The woman in blue sighted September. Her grin grew wider; her black eyes glittered. They barreled toward the fence. The air wriggled around the Lineman and her Cap, so hot it turned the back of September’s legs painfully red. She stood her ground.

“Girl, Ho!” the blue bandit yelled, in the manner of sailors sighting land. She saluted smartly.

September saluted back. A smile broke open on her face like a firecracker. Who could this be but the Blue Wind, a little late, but come for her at last? September forgave her immediately for her tardiness. Her heart hammered around inside her like it meant to get free.

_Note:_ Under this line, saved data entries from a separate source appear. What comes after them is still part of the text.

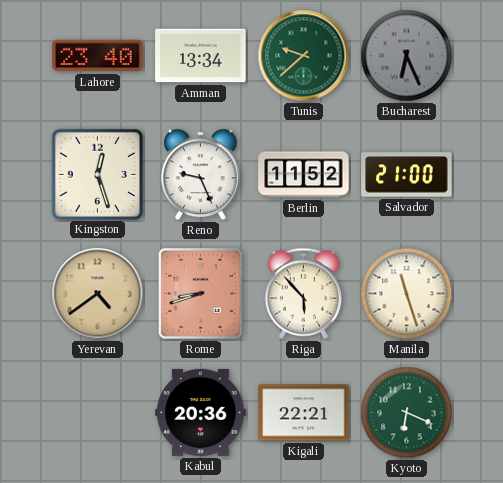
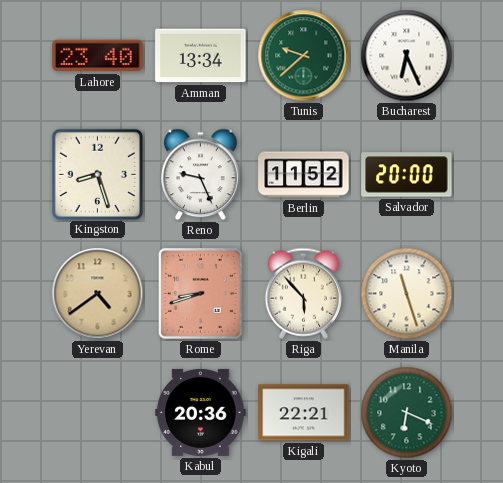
Bucharest dial: grey -> white
Kingston: 12:27 -> 8:27
Salvador: 21:00 -> 20:00
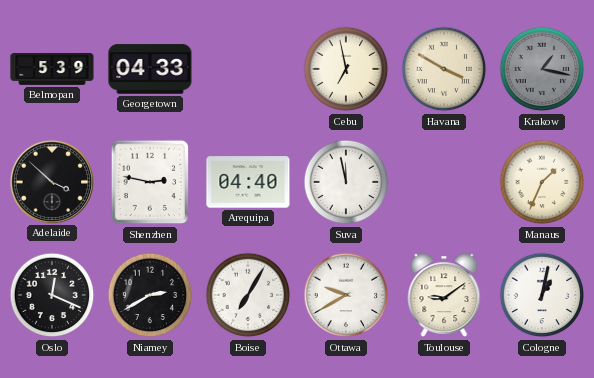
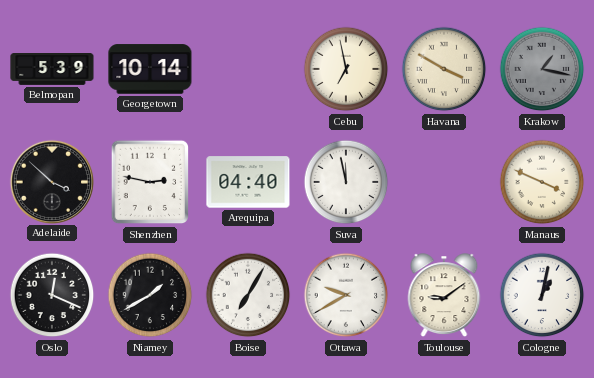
Georgetown: 04:33 -> 10:14
Manaus: 1:34 -> 3:49
Niamey: 2:40 -> 1:40
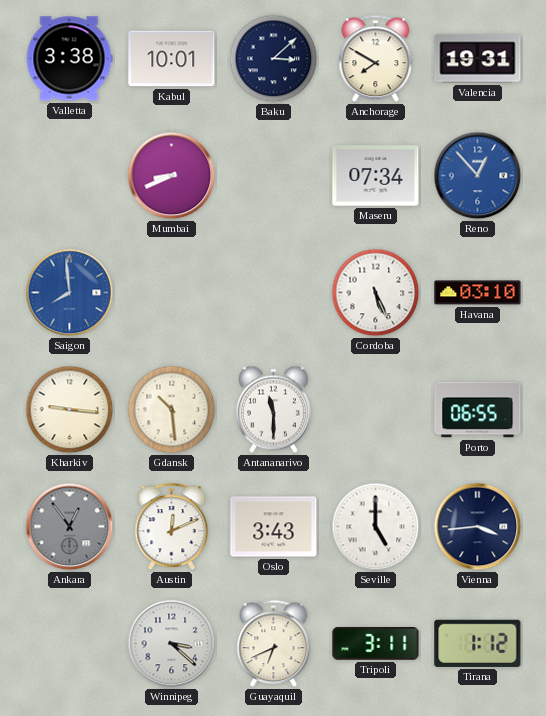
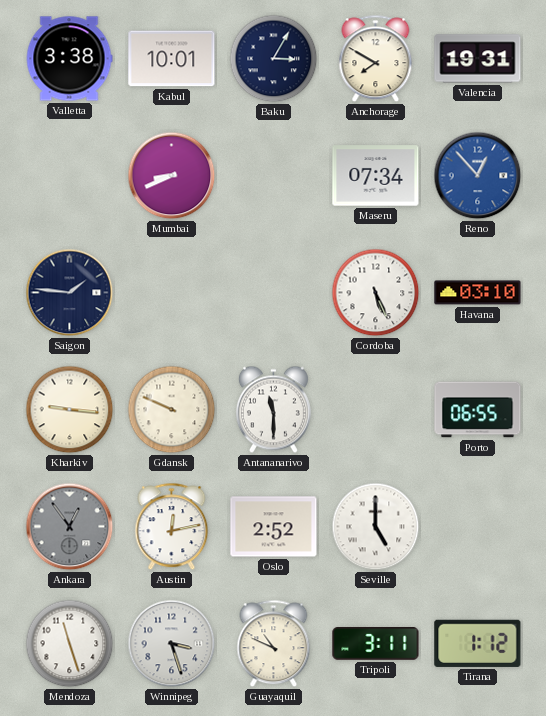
Baku: 3:08 -> 3:05
Saigon: 7:59 -> 1:46
Saigon dial: blue -> navy
Gdansk: 10:29 -> 9:49
Austin: 12:11 -> 12:13
Oslo: 3:43 -> 2:52
Vienna: 3:44 -> none
Mendoza: none -> 11:27
Winnipeg: 3:22 -> 3:27
Guayaquil: 6:41 -> 10:49
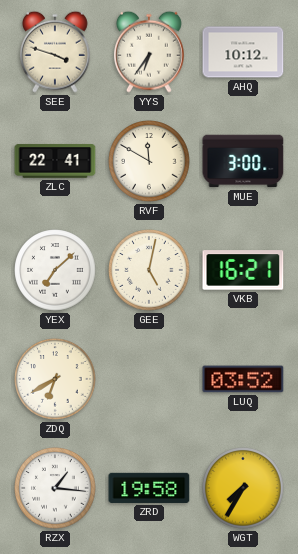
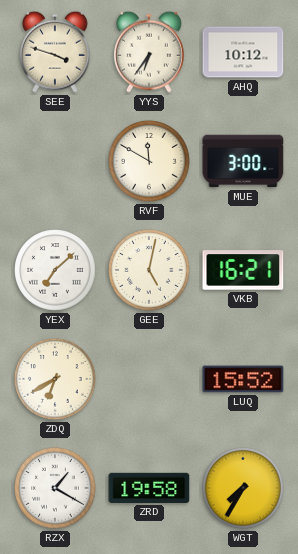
ZLC: 22:41 -> none
LUQ: 03:52 -> 15:52
RZX: 1:16 -> 1:20
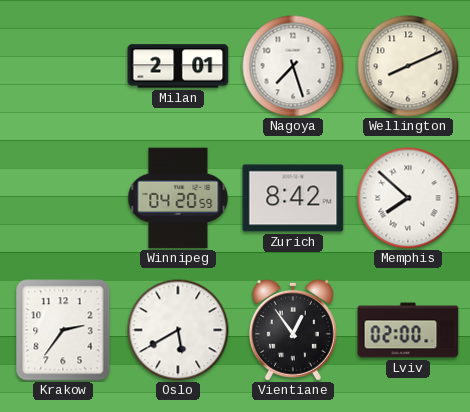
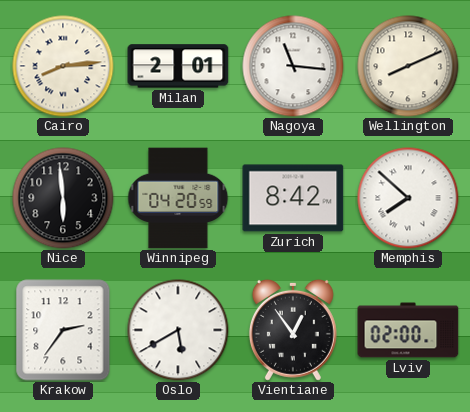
Cairo: none -> 8:14
Nagoya: 7:27 -> 11:16
Nice: none -> 5:59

“Wind, Ho!” she cried. Suddenly, all that talk of bandits and holding the Line seemed wholly, entirely unimportant. September laughed and waved giddily. She couldn’t help adding: “Have you come to take me to Fairyland?”

The Blue Wind cocked her head to one side and hooted. The puffins hooted back. Now they were nearly on top of her, September could see each little bird dressed in smart, shining armor of the sort you find in books about Spanish explorers. The armor was made of ice and caked in snow. Their own black feathers stuck out of their helms as plumes.

“Hadn’t planned on it,” shrugged the Blue Wind. “Fairyland’s a dreadful place. Why would you want to go there?” She laughed; her laughter rocketed into the forest, echoing and breaking apart against the trees.

Several things happened all on top of each other.

The bandits shot up into the sky: puffins, the Blue Wind, the Model A, and not a few birch trees yanked out of the ground by the fearful, shearing air.

Beatrice vaulted up to meet them, his long silver body arcing like a current, his sharp teeth glowing hot white.

Boomer dropped her hook and undid her hair. It was such a simple gesture September did not know what she was about until the whole mass of it came down and open: a net of wires sizzling with electricity, as wide and strong as the sail of a grand ship.

September cried out and she did not know who she meant to warn: the dog, the birds, Boomer, the Blue Wind? But it did not matter.

Beatrice snapped at the underbellies of the birds. They laughed chitteringly at him. He missed once, twice, three times; they could go higher than he. He fell back to the ground, his snout twitching, yelping frustration like a puppy. As soon as her hound had got clear, Boomer threw her net in the bandits’ path. September was certain they’d be cooked to death-but the Blue Wind only giggled. With a wink for September, she spun around like an ice-skater on the back of a particularly large puffin. The stream of birds narrowed and squirmed and shrunk and passed straight through the gaps in the electric net-and so did the Model A, honking tinily as it jumped.

The storm stopped abruptly. All was silent. Boomer stood stock-still, her flashing diamond fist clenched in anger around the wires of her electric hair. Beatrice howled his mournful train-whistle howl once more.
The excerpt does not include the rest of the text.